The Devil is in the Edges: Monocular Depth Estimation with Edge-aware Consistency Fusion
摘要
评审与讨论
This paper addresses monocular depth estimation with a special focus on image edges. Based on observations of the network under different input versions (original input image, edges, and input image without edges) the authors build an ensemble model to combine multiple depth estimates in a multi-stage manner. In addition to utilizing a pre-trained DPT model, three additional networks are introduced into the depth estimation pipeline: one for edge detection, one for depth fusion, and the last one for depth refinement.
优点
-
Combining classical and deep learning methods for edge detection is an interesting approach that can be useful for several tasks.
-
Good quantitative results.
-
Extensive ablation studies.
缺点
-
Unclear method. a) Figure 2 does not depict the inner workings of the network. For instance, the residual connection in Eq. 1 is not shown in Figure 1. b) Un-defined variables.
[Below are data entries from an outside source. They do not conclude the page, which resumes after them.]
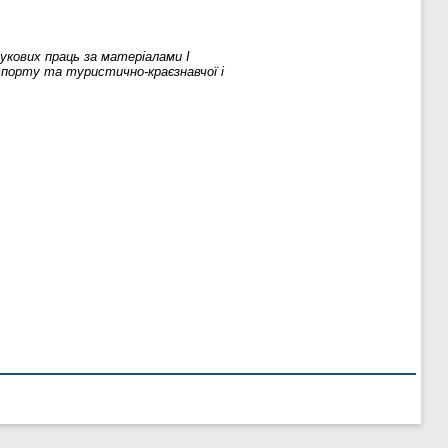
аукових праць за матеріалами І
спорту та туристично-краєзнавчої і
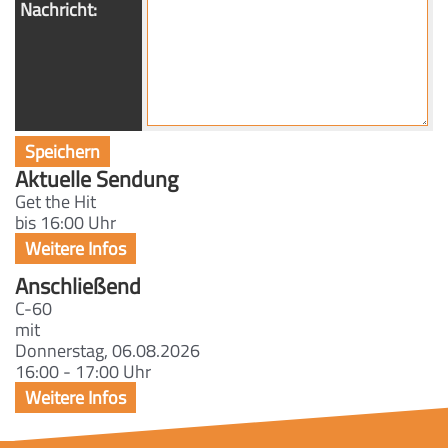
Nachricht:
Aktuelle Sendung
Get the Hit
bis 16:00 Uhr
Anschließend
C-60
mit
Donnerstag, 06.08.2026
16:00 - 17:00 Uhr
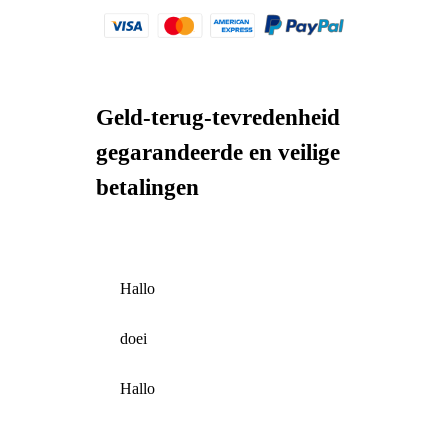
Geld-terug-tevredenheid
gegarandeerde en veilige
betalingen
Hallo
doei
Hallo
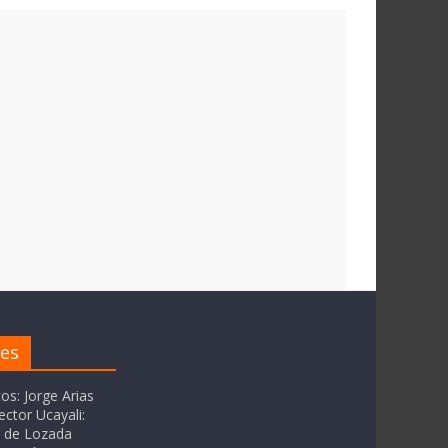
res
tos: Jorge Arias
ector Ucayali:
as de Lozada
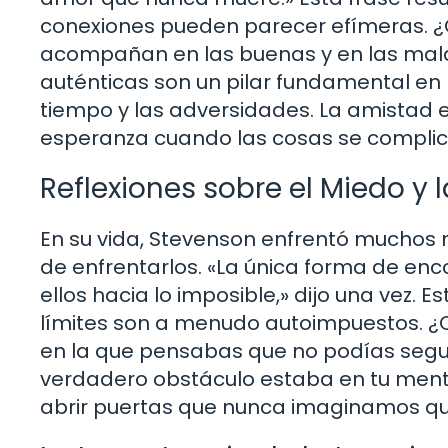
conexiones pueden parecer efímeras. ¿
acompañan en las buenas y en las mal
auténticas son un pilar fundamental en n
tiempo y las adversidades. La amistad e
esperanza cuando las cosas se complic
Reflexiones sobre el Miedo y 
En su vida, Stevenson enfrentó muchos 
de enfrentarlos. «La única forma de encon
ellos hacia lo imposible,» dijo una vez. 
límites son a menudo autoimpuestos. ¿
en la que pensabas que no podías segui
verdadero obstáculo estaba en tu men
abrir puertas que nunca imaginamos que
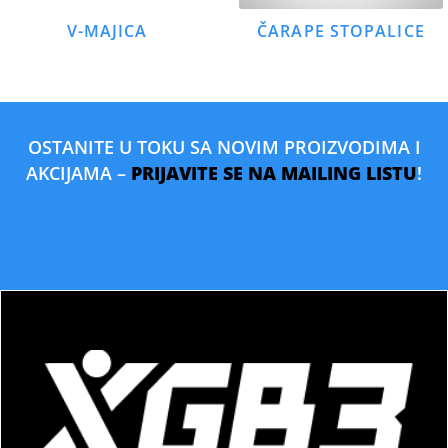
V-MAJICA
ČARAPE STOPALICE
OSTANITE U TOKU SA NOVIM PROIZVODIMA I
AKCIJAMA –
PRIJAVITE SE NA MAILING LISTU
!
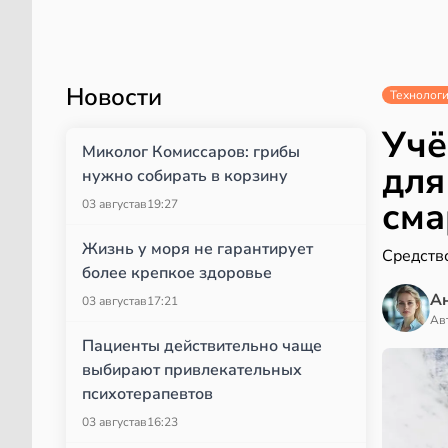
Новости
Технолог
Учё
Миколог Комиссаров: грибы
для
нужно собирать в корзину
сма
03 августа
в
19:27
Жизнь у моря не гарантирует
Средств
более крепкое здоровье
А
03 августа
в
17:21
Ав
Пациенты действительно чаще
выбирают привлекательных
психотерапевтов
03 августа
в
16:23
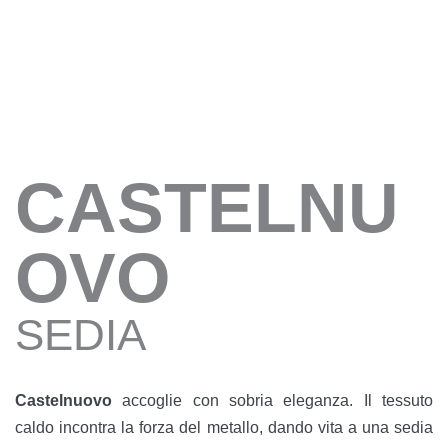
CASTELNU
OVO
SEDIA
Castelnuovo
accoglie con sobria eleganza. Il tessuto
caldo incontra la forza del metallo, dando vita a una sedia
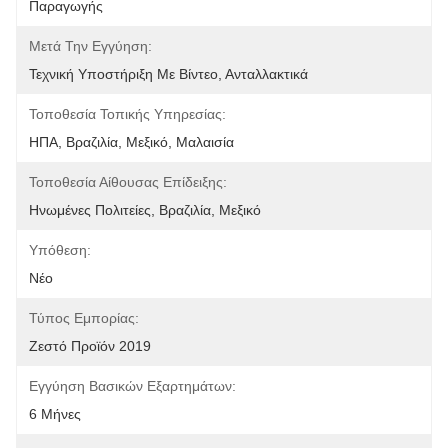
Παραγωγής
Μετά Την Εγγύηση:
Τεχνική Υποστήριξη Με Βίντεο, Ανταλλακτικά
Τοποθεσία Τοπικής Υπηρεσίας:
ΗΠΑ, Βραζιλία, Μεξικό, Μαλαισία
Τοποθεσία Αίθουσας Επίδειξης:
Ηνωμένες Πολιτείες, Βραζιλία, Μεξικό
Υπόθεση:
Νέο
Τύπος Εμπορίας:
Ζεστό Προϊόν 2019
Εγγύηση Βασικών Εξαρτημάτων:
6 Μήνες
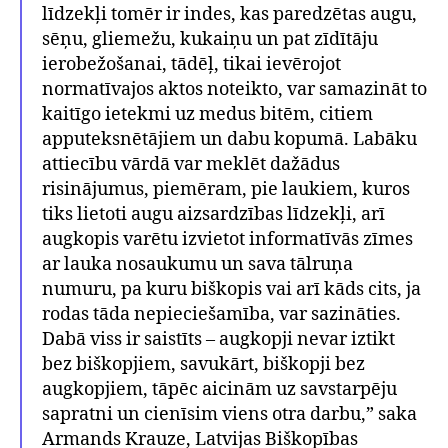
līdzekļi tomēr ir indes, kas paredzētas augu,
sēņu, gliemežu, kukaiņu un pat zīdītāju
ierobežošanai, tādēļ, tikai ievērojot
normatīvajos aktos noteikto, var samazināt to
kaitīgo ietekmi uz medus bitēm, citiem
apputeksnētājiem un dabu kopumā. Labāku
attiecību vārdā var meklēt dažādus
risinājumus, piemēram, pie laukiem, kuros
tiks lietoti augu aizsardzības līdzekļi, arī
augkopis varētu izvietot informatīvās zīmes
ar lauka nosaukumu un sava tālruņa
numuru, pa kuru biškopis vai arī kāds cits, ja
rodas tāda nepieciešamība, var sazināties.
Dabā viss ir saistīts – augkopji nevar iztikt
bez biškopjiem, savukārt, biškopji bez
augkopjiem, tāpēc aicinām uz savstarpēju
sapratni un cienīsim viens otra darbu,” saka
Armands Krauze, Latvijas Biškopības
V after equation 2 is not clearly defined. How are visualized color images obtained? c) Optical flow is introduced from nowhere. What is the optical flow used for if this is single view depth estimation? d) Is the optical flow network needed during inference as well?
-
Improvements for depth estimates are unclear due to the low resolution of the provided results. Have you considered showing your performance improvements with surface normals or 3D point clouds?
-
Robustness against noisy images is an interesting side effect, but it might come from the edge detection network, not from the authors' contributions per se.
-
Considerable additional running time is addressed in the limitations, but the added numbers of parameters are not commented on.
-
Potentially low novelty due to the use of pre-trained models that are simply run several times with added edge, fusion, and refinement blocks.
问题
- Several times in the paper you use the word "reserve", but it seems you meant "preserve." is that correct?
伦理问题详情
NA
This paper studies the edge information in monocular depth estimation (MDE). It begins with an analysis of depth estimation from images, edge maps, and edge-highlighted maps. Then, it designs three strategies, including hybrid edge detection strategy, layered fusion module, and depth consistency module. Experiments on three datasets show the effectiveness.
优点
-
The motivation is analyzed clearly. It is easy for readers to understand the method.
-
This paper is well-written and easy to follow.
-
The performance is good.
-
The ablation is detailed.
缺点
-
The core idea of this paper is the fusion of depth maps from multiple inputs, including original RGB, edge map, and edge-highlighted map, which I find very limited novelty.
-
The proposed three strategies: hybrid edge detection strategy, layered fusion module, and depth consistency module also contain no new thing. Regarding the hybrid edge detection strategy, it fuses two edge maps one from a learning-based method and one from the Sobel algorithm. Regarding the layered fusion module, it exploits the previous guided filter. Regarding depth consistency module, it is a trivial variant of previous methods.
-
Experiments on outdoor datasets, such as KITTI, is required.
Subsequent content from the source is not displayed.